Scientific classification
- Kingdom: Animalia
- Phylum: Chordata
- Class: Aves
- Order: Cuculiformes
- Family: Cuculidae
- Genus: Centropus
- Species: C. milo
- Binomial name: Centropus milo Gould, 1856

= Buff-headed coucal =

- Genus: Centropus
- Species: milo
- Authority: Gould, 1856
- Conservation status: LC

Species of bird

The buff-headed coucal (Centropus milo) is a species of coucal. These are often placed in the cuckoo family (Cuculidae) but seem to warrant recognition as a distinct family. C. milo is a common endemic of the central islands of the Solomon Islands. Its natural habitat is tropical moist lowland and mountain forests, mostly in primary and secondary growth.

This species is a large cuckoo with a heavy bill and short wings. In total length, this species may measure 60 to 69 cm. With a body mass of 769 g, this may be not only the largest coucal, apparently outweighing other very large coucals like the goliath coucal, but possibly the largest of all cuckoos, with a slightly higher cited weight than even the channel-billed cuckoo, usually considered the world's largest cuckoo. The plumage of adults is striking with a buff head, upper back and undersides, and glossy black wings, lower back and tail. The iris is red and legs and bill are dark grey. Juveniles are very differently colored, with the wings and tail reddish brown with black barring somewhat like in the allopatric pheasant coucal, and the rest of the plumage brown mottled with black.

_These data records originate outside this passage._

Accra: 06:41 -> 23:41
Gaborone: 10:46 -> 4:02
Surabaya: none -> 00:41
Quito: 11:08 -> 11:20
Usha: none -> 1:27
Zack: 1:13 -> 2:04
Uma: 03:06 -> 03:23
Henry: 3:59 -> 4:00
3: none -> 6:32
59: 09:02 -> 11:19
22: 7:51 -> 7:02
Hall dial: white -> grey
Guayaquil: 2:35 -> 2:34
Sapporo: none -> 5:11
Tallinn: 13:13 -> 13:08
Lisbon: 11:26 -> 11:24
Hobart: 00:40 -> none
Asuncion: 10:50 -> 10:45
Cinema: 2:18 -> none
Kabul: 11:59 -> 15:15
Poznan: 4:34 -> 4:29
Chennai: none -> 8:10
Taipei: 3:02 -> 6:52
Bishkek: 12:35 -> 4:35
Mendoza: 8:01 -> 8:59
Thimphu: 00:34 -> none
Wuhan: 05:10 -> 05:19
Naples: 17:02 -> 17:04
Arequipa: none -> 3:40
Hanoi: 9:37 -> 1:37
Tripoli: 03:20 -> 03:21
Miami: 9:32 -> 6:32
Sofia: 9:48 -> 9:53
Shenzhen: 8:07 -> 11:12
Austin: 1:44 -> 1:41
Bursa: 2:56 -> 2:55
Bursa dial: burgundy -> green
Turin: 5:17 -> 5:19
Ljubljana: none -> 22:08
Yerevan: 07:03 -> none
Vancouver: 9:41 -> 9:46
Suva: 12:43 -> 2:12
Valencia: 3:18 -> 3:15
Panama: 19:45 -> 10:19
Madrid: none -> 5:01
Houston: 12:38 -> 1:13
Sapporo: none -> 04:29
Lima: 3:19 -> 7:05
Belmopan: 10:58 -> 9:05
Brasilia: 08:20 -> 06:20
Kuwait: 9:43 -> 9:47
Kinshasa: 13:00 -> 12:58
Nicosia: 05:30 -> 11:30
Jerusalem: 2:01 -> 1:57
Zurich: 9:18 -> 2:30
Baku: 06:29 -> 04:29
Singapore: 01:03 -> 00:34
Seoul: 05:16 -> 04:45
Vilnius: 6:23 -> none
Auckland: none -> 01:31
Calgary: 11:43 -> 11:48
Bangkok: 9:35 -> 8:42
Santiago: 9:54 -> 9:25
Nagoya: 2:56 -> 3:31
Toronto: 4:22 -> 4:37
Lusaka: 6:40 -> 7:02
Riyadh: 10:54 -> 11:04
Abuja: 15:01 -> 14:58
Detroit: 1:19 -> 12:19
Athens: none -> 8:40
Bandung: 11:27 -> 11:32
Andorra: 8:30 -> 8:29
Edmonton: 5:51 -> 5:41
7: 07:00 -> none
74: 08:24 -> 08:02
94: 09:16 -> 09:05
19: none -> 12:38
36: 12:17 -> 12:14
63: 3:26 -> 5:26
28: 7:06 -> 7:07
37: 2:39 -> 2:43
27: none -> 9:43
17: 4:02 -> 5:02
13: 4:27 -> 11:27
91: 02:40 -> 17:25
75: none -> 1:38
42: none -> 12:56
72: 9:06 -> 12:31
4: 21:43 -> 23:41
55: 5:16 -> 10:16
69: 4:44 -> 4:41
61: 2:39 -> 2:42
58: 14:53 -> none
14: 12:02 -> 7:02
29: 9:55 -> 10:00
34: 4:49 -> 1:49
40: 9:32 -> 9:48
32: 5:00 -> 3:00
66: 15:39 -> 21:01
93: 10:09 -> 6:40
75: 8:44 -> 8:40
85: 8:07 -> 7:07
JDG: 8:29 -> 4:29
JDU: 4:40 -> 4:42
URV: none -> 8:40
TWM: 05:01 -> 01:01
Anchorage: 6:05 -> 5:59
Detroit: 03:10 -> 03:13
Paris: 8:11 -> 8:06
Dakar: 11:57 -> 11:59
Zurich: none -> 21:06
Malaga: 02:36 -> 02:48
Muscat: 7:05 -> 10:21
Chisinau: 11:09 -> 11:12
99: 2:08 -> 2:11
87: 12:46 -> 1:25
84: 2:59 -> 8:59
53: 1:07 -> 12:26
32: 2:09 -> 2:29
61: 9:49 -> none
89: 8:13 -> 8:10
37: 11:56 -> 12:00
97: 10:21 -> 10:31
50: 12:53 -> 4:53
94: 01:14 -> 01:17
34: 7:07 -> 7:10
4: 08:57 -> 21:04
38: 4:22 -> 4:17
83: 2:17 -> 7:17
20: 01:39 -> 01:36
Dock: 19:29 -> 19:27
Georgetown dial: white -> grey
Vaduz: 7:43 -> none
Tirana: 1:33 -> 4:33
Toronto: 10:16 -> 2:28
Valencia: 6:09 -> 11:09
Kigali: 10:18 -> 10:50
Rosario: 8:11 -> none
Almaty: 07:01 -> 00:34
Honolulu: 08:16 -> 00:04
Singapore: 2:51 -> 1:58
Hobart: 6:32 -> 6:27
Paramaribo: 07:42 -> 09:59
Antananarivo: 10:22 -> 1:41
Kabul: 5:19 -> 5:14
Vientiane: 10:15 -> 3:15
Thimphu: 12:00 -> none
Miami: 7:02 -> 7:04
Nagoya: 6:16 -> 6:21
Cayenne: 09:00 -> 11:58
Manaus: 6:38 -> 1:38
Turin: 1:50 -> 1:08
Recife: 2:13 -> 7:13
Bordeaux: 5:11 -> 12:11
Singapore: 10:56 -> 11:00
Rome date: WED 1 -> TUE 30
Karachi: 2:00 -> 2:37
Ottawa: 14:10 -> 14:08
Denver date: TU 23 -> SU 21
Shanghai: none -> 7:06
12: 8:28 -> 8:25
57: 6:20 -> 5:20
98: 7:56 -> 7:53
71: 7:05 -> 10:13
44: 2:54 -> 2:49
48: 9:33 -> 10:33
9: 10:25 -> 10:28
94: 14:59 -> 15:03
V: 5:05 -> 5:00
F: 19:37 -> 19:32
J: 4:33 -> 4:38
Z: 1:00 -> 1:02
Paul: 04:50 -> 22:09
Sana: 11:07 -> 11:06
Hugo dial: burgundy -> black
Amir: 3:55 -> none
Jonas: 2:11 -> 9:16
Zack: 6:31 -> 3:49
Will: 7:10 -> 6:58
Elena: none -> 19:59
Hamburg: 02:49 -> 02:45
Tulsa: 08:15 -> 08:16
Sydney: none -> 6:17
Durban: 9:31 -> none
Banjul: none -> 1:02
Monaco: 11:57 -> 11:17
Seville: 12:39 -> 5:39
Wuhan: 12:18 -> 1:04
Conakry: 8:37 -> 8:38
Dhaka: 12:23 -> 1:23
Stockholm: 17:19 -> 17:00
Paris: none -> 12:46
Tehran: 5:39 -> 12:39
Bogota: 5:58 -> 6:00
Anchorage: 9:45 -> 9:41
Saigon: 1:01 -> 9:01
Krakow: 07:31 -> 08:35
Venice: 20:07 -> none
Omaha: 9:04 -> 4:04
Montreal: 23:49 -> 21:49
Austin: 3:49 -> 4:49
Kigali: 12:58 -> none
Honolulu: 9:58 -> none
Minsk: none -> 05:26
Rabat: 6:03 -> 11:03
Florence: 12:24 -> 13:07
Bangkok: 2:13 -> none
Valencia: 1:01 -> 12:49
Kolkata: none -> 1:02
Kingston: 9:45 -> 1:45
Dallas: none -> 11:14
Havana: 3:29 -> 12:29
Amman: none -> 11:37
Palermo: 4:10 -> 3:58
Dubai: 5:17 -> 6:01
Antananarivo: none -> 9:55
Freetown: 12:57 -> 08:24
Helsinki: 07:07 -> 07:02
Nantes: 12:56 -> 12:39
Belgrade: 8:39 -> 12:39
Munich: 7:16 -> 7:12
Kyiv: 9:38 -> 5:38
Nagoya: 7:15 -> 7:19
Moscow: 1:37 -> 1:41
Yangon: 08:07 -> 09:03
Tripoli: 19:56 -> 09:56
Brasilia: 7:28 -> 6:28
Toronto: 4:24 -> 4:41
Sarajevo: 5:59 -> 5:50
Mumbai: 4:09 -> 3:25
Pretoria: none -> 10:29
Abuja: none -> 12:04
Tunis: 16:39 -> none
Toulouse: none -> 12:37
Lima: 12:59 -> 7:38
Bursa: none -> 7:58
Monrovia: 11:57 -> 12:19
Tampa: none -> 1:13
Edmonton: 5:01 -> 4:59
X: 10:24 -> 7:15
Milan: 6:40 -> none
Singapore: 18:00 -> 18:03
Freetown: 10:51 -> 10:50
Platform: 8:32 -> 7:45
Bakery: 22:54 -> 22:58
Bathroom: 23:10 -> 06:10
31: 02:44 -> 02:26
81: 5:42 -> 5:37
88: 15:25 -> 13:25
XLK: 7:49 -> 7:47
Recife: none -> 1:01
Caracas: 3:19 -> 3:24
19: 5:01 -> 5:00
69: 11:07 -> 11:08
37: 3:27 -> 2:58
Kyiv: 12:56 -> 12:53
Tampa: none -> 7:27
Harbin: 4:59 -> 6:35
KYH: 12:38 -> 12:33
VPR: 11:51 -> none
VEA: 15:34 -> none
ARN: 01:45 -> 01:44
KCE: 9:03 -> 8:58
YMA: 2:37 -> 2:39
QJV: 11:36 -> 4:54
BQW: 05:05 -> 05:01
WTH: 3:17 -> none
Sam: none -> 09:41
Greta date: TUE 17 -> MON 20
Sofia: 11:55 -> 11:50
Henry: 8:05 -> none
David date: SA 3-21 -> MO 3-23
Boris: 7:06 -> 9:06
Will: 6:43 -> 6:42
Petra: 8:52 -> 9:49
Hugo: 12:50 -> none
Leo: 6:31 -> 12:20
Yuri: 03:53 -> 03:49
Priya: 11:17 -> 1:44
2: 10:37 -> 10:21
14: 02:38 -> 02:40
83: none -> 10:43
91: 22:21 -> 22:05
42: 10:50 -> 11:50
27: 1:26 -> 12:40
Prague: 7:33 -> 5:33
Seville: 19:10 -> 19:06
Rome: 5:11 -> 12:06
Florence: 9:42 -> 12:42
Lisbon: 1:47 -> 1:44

The iris is brown-grey and the bill is bicolored, brown above and pale horn below.

In local languages, the adult and juvenile are treated as different kinds of bird and each has a name of its own. For example, in Touo, Roviana and Marovo, the adult is called mozu, nao and ao, respectively, while the names for the juveniles are sagaza, sengenge and chehohu.